■ REQUIREMENT: Copy out the lines of the material that include the string "pour".

——

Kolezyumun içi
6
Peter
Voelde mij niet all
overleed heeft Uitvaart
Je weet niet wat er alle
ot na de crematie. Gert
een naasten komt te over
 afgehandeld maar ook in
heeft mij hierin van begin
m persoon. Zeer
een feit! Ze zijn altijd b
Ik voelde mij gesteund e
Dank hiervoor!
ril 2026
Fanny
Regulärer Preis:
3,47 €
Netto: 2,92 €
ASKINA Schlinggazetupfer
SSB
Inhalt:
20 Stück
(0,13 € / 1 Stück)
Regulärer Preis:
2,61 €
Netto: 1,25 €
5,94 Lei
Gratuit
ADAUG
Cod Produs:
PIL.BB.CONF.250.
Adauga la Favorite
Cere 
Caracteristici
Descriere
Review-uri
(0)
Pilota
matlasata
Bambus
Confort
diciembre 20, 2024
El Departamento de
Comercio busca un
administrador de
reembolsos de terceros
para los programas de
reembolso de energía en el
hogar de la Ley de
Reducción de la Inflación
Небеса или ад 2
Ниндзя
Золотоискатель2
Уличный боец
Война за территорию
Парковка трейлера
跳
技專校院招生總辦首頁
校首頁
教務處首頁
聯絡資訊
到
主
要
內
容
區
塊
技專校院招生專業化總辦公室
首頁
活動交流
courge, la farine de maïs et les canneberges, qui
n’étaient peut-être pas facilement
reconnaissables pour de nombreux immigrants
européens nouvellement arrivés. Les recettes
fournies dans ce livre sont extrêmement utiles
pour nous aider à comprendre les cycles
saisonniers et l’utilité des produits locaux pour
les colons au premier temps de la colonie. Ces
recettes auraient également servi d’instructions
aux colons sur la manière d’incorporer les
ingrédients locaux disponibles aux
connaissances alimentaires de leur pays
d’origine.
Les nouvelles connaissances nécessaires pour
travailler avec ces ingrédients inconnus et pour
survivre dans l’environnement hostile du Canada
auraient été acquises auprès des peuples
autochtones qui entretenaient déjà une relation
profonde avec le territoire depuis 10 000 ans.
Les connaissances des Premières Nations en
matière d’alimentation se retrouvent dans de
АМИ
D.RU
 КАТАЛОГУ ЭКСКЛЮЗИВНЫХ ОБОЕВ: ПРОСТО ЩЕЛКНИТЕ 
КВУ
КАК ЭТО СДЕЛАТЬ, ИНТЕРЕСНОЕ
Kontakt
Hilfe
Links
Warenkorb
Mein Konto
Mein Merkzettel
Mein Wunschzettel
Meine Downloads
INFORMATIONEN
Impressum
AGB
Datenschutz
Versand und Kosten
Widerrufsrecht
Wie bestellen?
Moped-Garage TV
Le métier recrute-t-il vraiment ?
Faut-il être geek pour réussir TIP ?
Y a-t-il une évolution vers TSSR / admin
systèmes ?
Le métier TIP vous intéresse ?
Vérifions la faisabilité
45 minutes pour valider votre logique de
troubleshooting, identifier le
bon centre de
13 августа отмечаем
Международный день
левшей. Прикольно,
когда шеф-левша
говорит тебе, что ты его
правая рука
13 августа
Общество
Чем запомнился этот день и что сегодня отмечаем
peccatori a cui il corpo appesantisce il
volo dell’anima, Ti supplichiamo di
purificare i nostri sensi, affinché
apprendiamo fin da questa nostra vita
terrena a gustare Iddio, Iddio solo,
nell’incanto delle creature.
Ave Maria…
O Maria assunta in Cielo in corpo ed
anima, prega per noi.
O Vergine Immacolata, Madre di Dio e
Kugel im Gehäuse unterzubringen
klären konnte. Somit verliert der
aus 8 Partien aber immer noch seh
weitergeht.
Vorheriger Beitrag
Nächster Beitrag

——

■ RESPONSE TO THE EXERCISE:
reconnaissables pour de nombreux immigrants
pour nous aider à comprendre les cycles
saisonniers et l’utilité des produits locaux pour
Les nouvelles connaissances nécessaires pour
travailler avec ces ingrédients inconnus et pour
Faut-il être geek pour réussir TIP ?
45 minutes pour valider votre logique de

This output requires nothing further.